One of the major revisions to the draft EIS, influenced by information gathered during the public process, is to request that all applicants implement a phased approach to addressing flammability of designated tree species. Some applicants had originally proposed an eradication methodology to completely and immediately remove the “overstory,” which FEMA determined did not satisfy the purpose and need for the grant of fire reduction, and therefore did not meet hazard mitigation program eligibility requirements. Therefore, FEMA requested all subgrantees to adopt a “unified methodology,” modeled on EBRPD’s proposed “thinning” approach.

This identification and analysis of various options for implementation is consistent with the requirements of the NEPA decision-making process that must be followed before federal funding can be awarded. Thus, based on input and issues raised during the public comment process, and in consultation with the grantee, subapplicants, and cooperating federal agencies, FEMA requested revision to the vegetation management methodology for two of the three sub applicants – City of Oakland and UC Berkeley. The revisions align the proposed projects with the thinning alternative, the approach originally proposed by East Bay Regional Parks District as described in the Draft EIS.
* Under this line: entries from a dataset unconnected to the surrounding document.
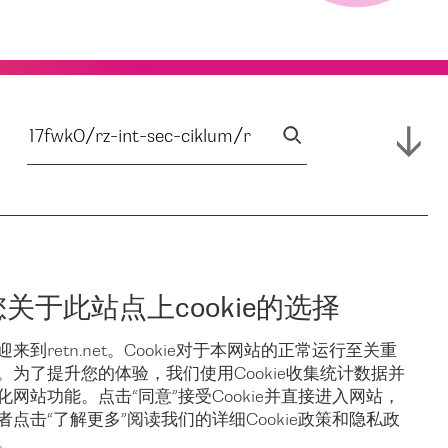
您关于此站点上cookie的选择
迎来到retn.net。Cookie对于本网站的正常运行至关重
。为了提升您的体验，我们使用Cookie收集统计数据并
化网站功能。点击“同意”接受Cookie并直接进入网站，
者点击“了解更多”阅读我们的详细Cookie政策和隐私政
。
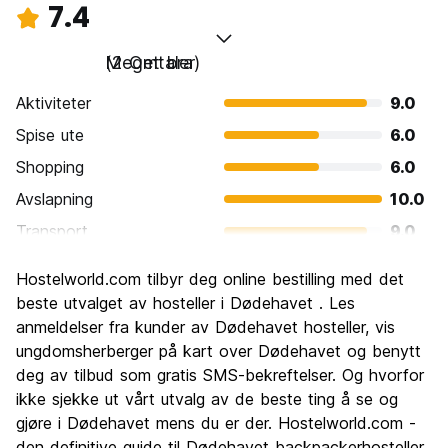
7.4
Meget bra
(2 Omtaler)
Aktiviteter
9.0
Spise ute
6.0
Shopping
6.0
Avslapning
10.0
Transport
9.0
Sightseeing
6.0
Hostelworld.com tilbyr deg online bestilling med det
Kultur
7.0
beste utvalget av hosteller i Dødehavet . Les
Feste
anmeldelser fra kunder av Dødehavet hosteller, vis
6.0
ungdomsherberger på kart over Dødehavet og benytt
Verdi for pengene
8.0
deg av tilbud som gratis SMS-bekreftelser. Og hvorfor
ikke sjekke ut vårt utvalg av de beste ting å se og
gjøre i Dødehavet mens du er der. Hostelworld.com -
den definitive guide til Dødehavet backpackerhosteller.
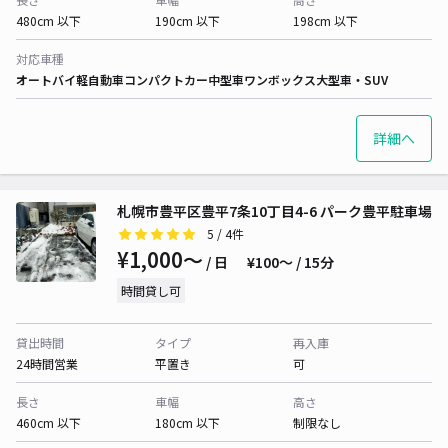
480cm 以下
190cm 以下
198cm 以下
対応車種
オートバイ
軽自動車
コンパクトカー
中型車
ワンボックス
大型車・SUV
詳細へ
札幌市豊平区豊平7条10丁目4-6 パーク豊平駐車場
5
/ 4件
¥1,000〜
/ 日
¥100〜 / 15分
時間貸し可
貸出時間
タイプ
再入庫
24時間営業
平置き
可
長さ
車幅
高さ
460cm 以下
180cm 以下
制限なし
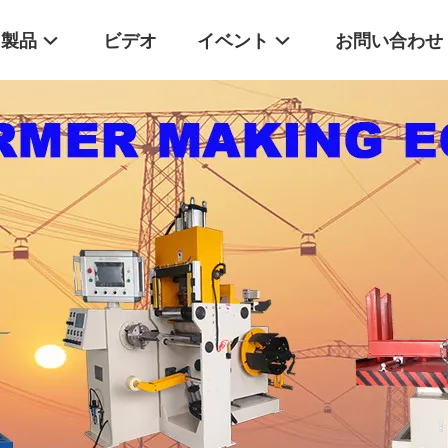
製品
ビデオ
イベント
お問い合わせ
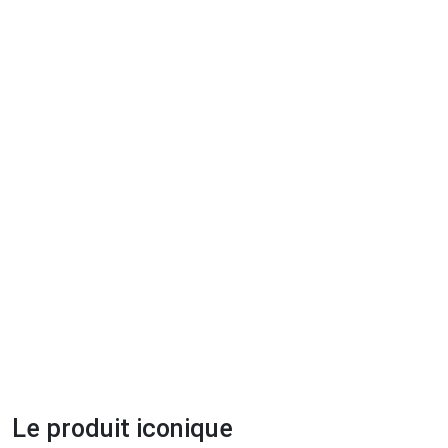
Le produit iconique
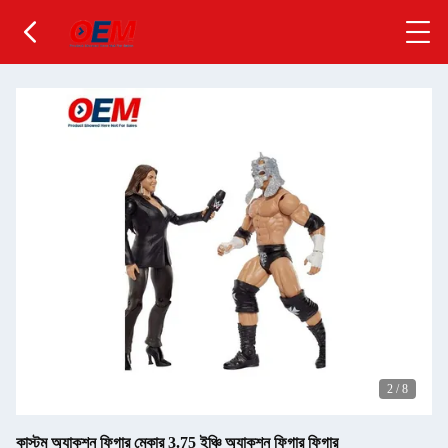
2
/
8
কাস্টম অ্যাকশন ফিগার মেকার 3.75 ইঞ্চি অ্যাকশন ফিগার ফিগার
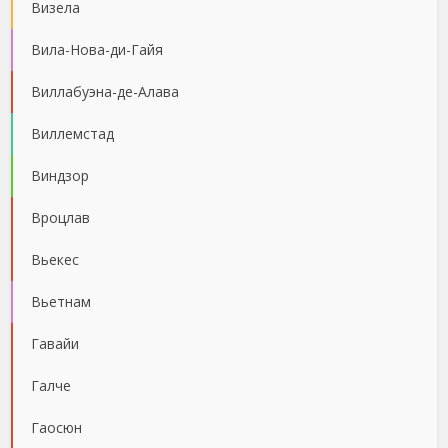
Визела
Вила-Нова-ди-Гайя
Виллабуэна-де-Алава
Виллемстад
Виндзор
Вроцлав
Вьекес
Вьетнам
Гавайи
Галче
Гаосюн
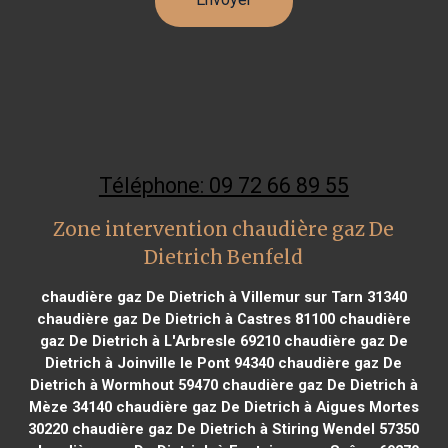
Téléphone: 09 72 66 89 55
Zone intervention chaudière gaz De
Dietrich Benfeld
chaudière gaz De Dietrich à Villemur sur Tarn 31340
chaudière gaz De Dietrich à Castres 81100
chaudière
gaz De Dietrich à L'Arbresle 69210
chaudière gaz De
Dietrich à Joinville le Pont 94340
chaudière gaz De
Dietrich à Wormhout 59470
chaudière gaz De Dietrich à
Mèze 34140
chaudière gaz De Dietrich à Aigues Mortes
30220
chaudière gaz De Dietrich à Stiring Wendel 57350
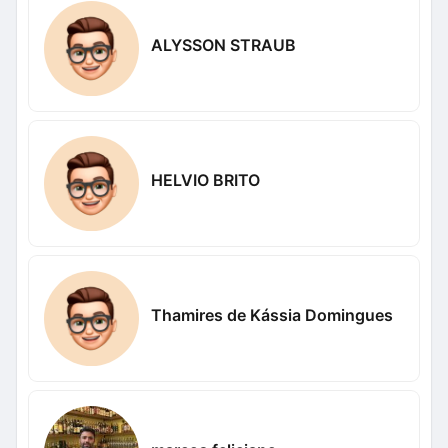
ALYSSON STRAUB
HELVIO BRITO
Thamires de Kássia Domingues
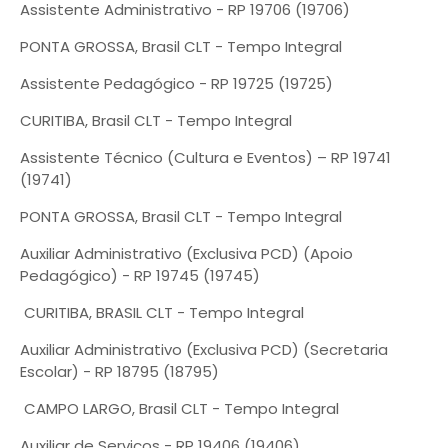
Assistente Administrativo - RP 19706 (19706)
PONTA GROSSA, Brasil CLT - Tempo Integral
Assistente Pedagógico - RP 19725 (19725)
CURITIBA, Brasil CLT - Tempo Integral
Assistente Técnico (Cultura e Eventos) – RP 19741
(19741)
PONTA GROSSA, Brasil CLT - Tempo Integral
Auxiliar Administrativo (Exclusiva PCD) (Apoio
Pedagógico) - RP 19745 (19745)
CURITIBA, BRASIL CLT - Tempo Integral
Auxiliar Administrativo (Exclusiva PCD) (Secretaria
Escolar) - RP 18795 (18795)
CAMPO LARGO, Brasil CLT - Tempo Integral
Auxiliar de Serviços - RP 19406 (19406)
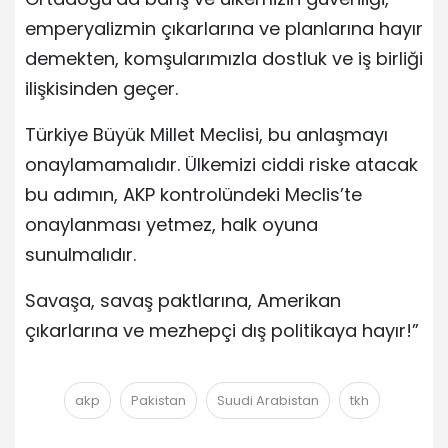
emperyalizmin çıkarlarına ve planlarına hayır
demekten, komşularımızla dostluk ve iş birliği
ilişkisinden geçer.
Türkiye Büyük Millet Meclisi, bu anlaşmayı
onaylamamalıdır. Ülkemizi ciddi riske atacak
bu adımın, AKP kontrolündeki Meclis’te
onaylanması yetmez, halk oyuna
sunulmalıdır.
Savaşa, savaş paktlarına, Amerikan
çıkarlarına ve mezhepçi dış politikaya hayır!”
akp
Pakistan
Suudi Arabistan
tkh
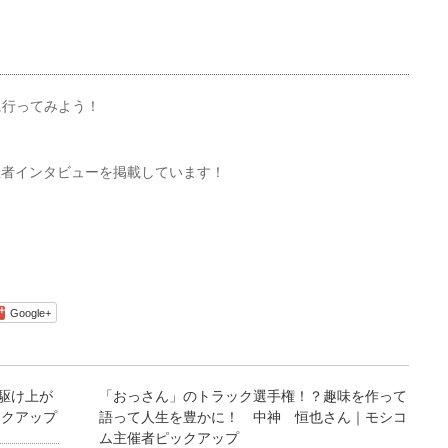
に行ってみよう！
催者インタビューを掲載しています！
Google+
を駆け上が
「おっさん」のトラック選手権！？趣味を作って
ックアップ
語って人生を豊かに！ 中神 恒也さん｜モシコ
ム主催者ピックアップ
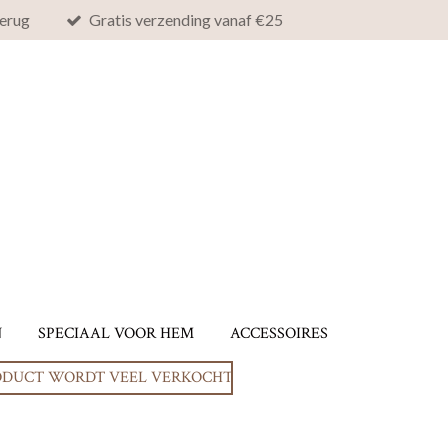
terug
Gratis verzending vanaf €25
N
SPECIAAL VOOR HEM
ACCESSOIRES
ODUCT WORDT VEEL VERKOCHT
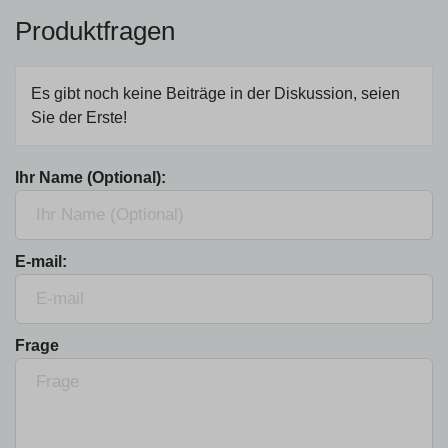
Produktfragen
Es gibt noch keine Beiträge in der Diskussion, seien
Sie der Erste!
Ihr Name (Optional):
E-mail:
Frage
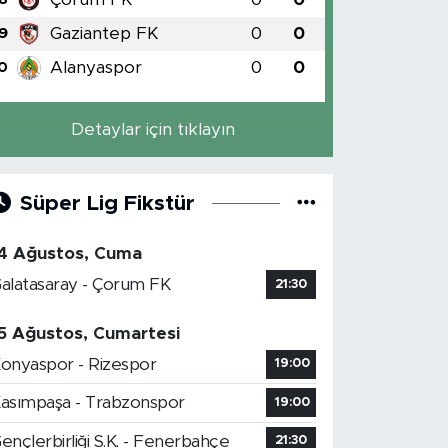
Gaziantep FK
0
0
9
Alanyaspor
0
0
0
Detaylar için tıklayın
Süper Lig Fikstür
4 Ağustos, Cuma
alatasaray - Çorum FK
21:30
5 Ağustos, Cumartesi
onyaspor - Rizespor
19:00
asımpaşa - Trabzonspor
19:00
ençlerbirliği S.K. - Fenerbahçe
21:30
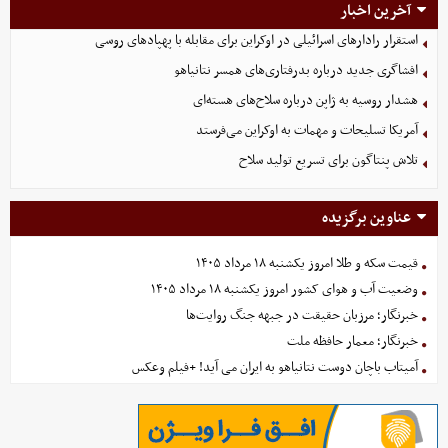
آخرین اخبار
استقرار رادارهای اسرائیلی در اوکراین برای مقابله با پهپادهای روسی
افشاگری جدید درباره بدرفتاری‌های همسر نتانیاهو
هشدار روسیه به ژاپن درباره سلاح‌های هسته‌ای
آمریکا تسلیحات و مهمات به اوکراین می‌فرستد
تلاش پنتاگون برای تسریع تولید سلاح
عناوین برگزیده
قیمت سکه و طلا امروز یکشنبه ۱۸ مرداد ۱۴۰۵
وضعیت آب و هوای کشور امروز یکشنبه ۱۸ مرداد ۱۴۰۵
خبرنگار؛ مرزبان حقیقت در جبهه جنگ روایت‌ها
خبرنگار؛ معمار حافظه ملت
آمیتاب باچان دوست نتانیاهو به ایران می آید! +فیلم وعکس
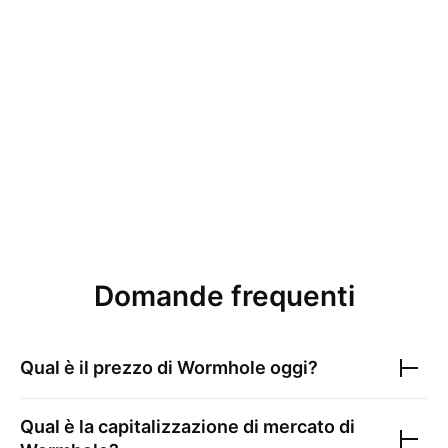
Domande frequenti
Qual è il prezzo di
Wormhole
oggi?
Qual è la capitalizzazione di mercato di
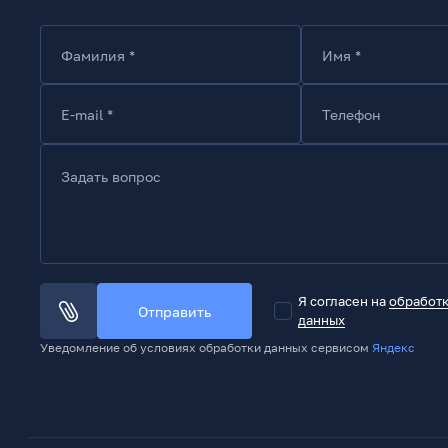
Фамилия *
Имя *
E-mail *
Телефон
Задать вопрос
Я согласен на
обработ
Отправить
данных
Уведомление об условиях обработки данных сервисом
Яндекс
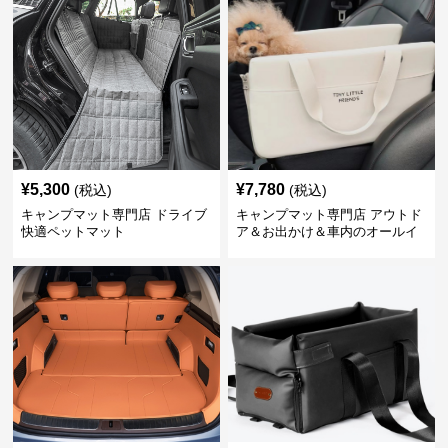
¥
5,300
¥
7,780
(税込)
(税込)
キャンプマット専門店 ドライブ
キャンプマット専門店 アウトド
快適ペットマット
ア＆お出かけ＆車内のオールイ
ンワンハッピーゲイジ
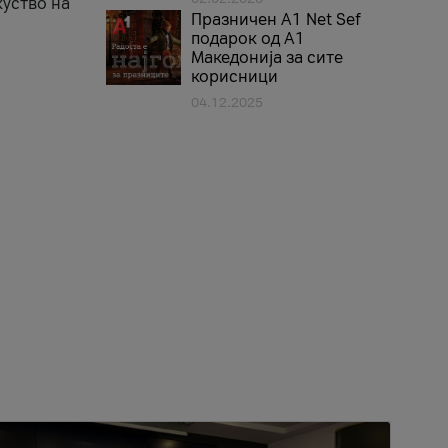
куство на
Празничен A1 Net Sеf
подарок од А1
Македонија за сите
корисници
04.12.2025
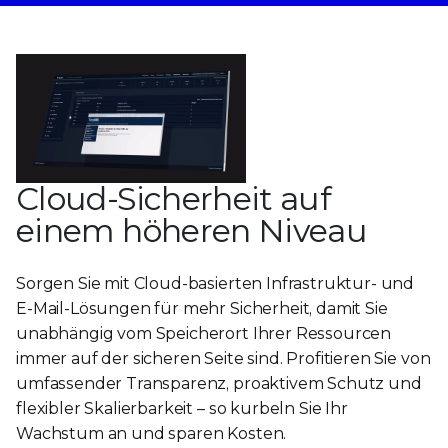
Cloud-Sicherheit auf
einem höheren Niveau
Sorgen Sie mit Cloud-basierten Infrastruktur- und
E-Mail-Lösungen für mehr Sicherheit, damit Sie
unabhängig vom Speicherort Ihrer Ressourcen
immer auf der sicheren Seite sind. Profitieren Sie von
umfassender Transparenz, proaktivem Schutz und
flexibler Skalierbarkeit – so kurbeln Sie Ihr
Wachstum an und sparen Kosten.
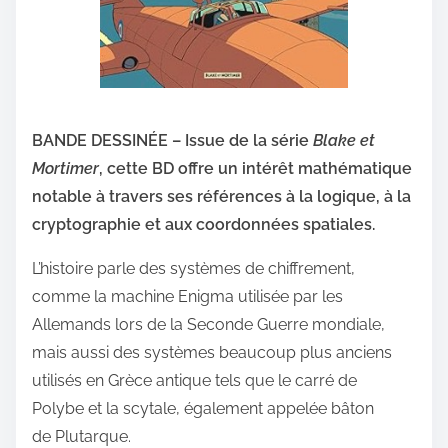
BANDE DESSINÉE – Issue de la série
Blake et
Mortimer
, cette BD offre un intérêt mathématique
notable à travers ses références à la logique, à la
cryptographie et aux coordonnées spatiales.
L’histoire parle des systèmes de chiffrement,
comme la machine Enigma utilisée par les
Allemands lors de la Seconde Guerre mondiale,
mais aussi des systèmes beaucoup plus anciens
utilisés en Grèce antique tels que le carré de
Polybe et la scytale, également appelée bâton
de Plutarque.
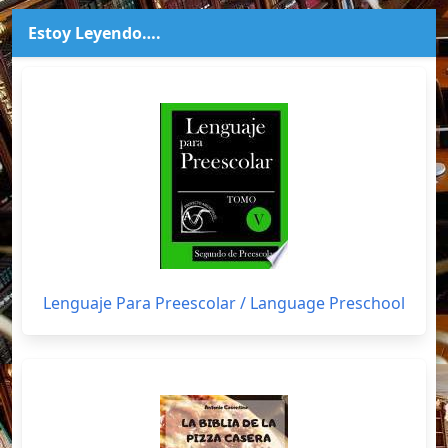
Estoy Leyendo….
Lenguaje Para Preescolar / Language Preschool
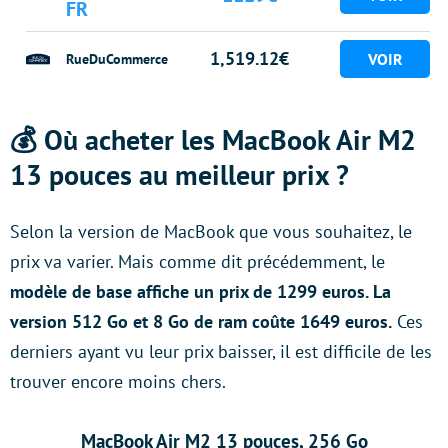
FR
1,519.12€
RueDuCommerce
💰 Où acheter les MacBook Air M2
13 pouces au meilleur prix ?
Selon la version de MacBook que vous souhaitez, le
prix va varier. Mais comme dit précédemment, le
modèle de base affiche un prix de 1299 euros. La
version 512 Go et 8 Go de ram coûte 1649 euros.
Ces
derniers ayant vu leur prix baisser, il est difficile de les
trouver encore moins chers.
MacBook Air M2 13 pouces, 256 Go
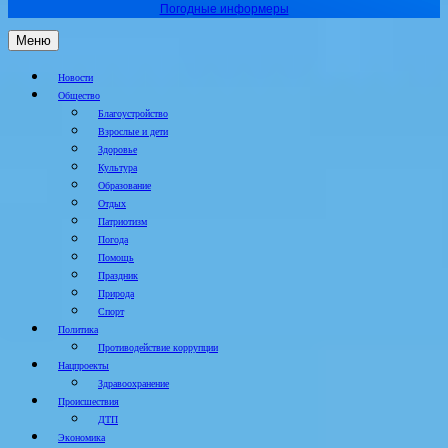
Погодные информеры
Меню
Новости
Общество
Благоустройство
Взрослые и дети
Здоровье
Культура
Образование
Отдых
Патриотизм
Погода
Помощь
Праздник
Природа
Спорт
Политика
Противодействие коррупции
Нацпроекты
Здравоохранение
Происшествия
ДТП
Экономика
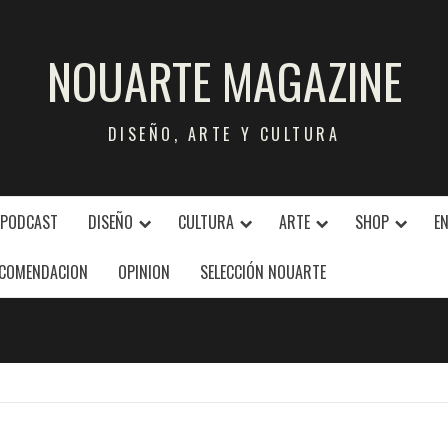
NOUARTE MAGAZINE
DISEÑO, ARTE Y CULTURA
 PODCAST
DISEÑO
CULTURA
ARTE
SHOP
E
COMENDACION
OPINION
SELECCIÓN NOUARTE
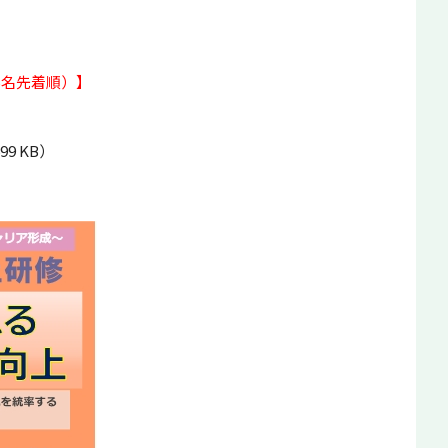
5名先着順）】
99 KB）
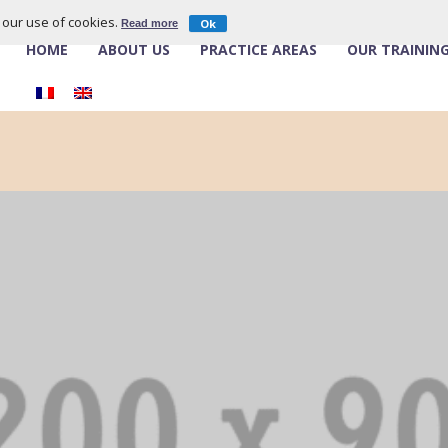
o our use of cookies.
Ok
Read more
HOME
ABOUT US
PRACTICE AREAS
OUR TRAININ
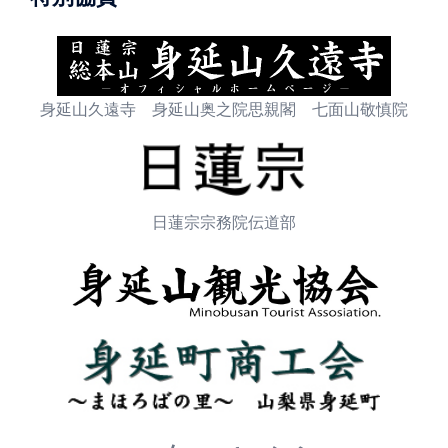
身延山久遠寺 身延山奥之院思親閣 七面山敬慎院
日蓮宗宗務院伝道部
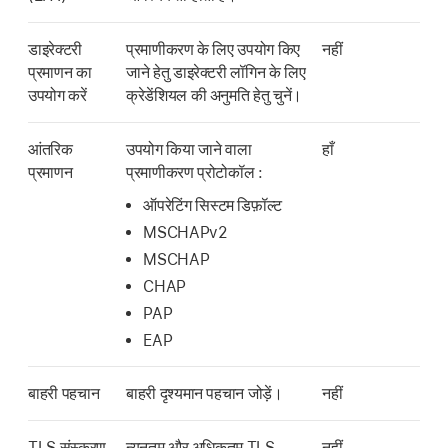
डाइरेक्टरी
प्रमाणीकरण के लिए उपयोग किए
नहीं
प्रमाणन का
जाने हेतु डाइरेक्टरी लॉगिन के लिए
उपयोग करें
क्रेडेंशियल की अनुमति हेतु चुनें।
आंतरिक
उपयोग किया जाने वाला
हाँ
प्रमाणन
प्रमाणीकरण प्रोटोकॉल :
ऑपरेटिंग सिस्टम डिफ़ॉल्ट
MSCHAPv2
MSCHAP
CHAP
PAP
EAP
बाहरी पहचान
बाहरी दृश्यमान पहचान जोड़ें।
नहीं
TLS संस्करण
न्यूनतम और अधिकतम TLS
नहीं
Funds for the four grant applications will be awarded to the California Governor’s Office of Emergency Services as the grantee. Funds will be subject to CalOES’ internal financial procedures prior to subgrantee award. Continued availability of the funds is contingent upon FEMA’s standard and specific conditions for all four grants, as described in the Record of Decision.

The final record of decision is available on the web at: https://edit.fema.gov/environmental-planning-and-historic-preservation-program/environmental-documents-public-notices-5.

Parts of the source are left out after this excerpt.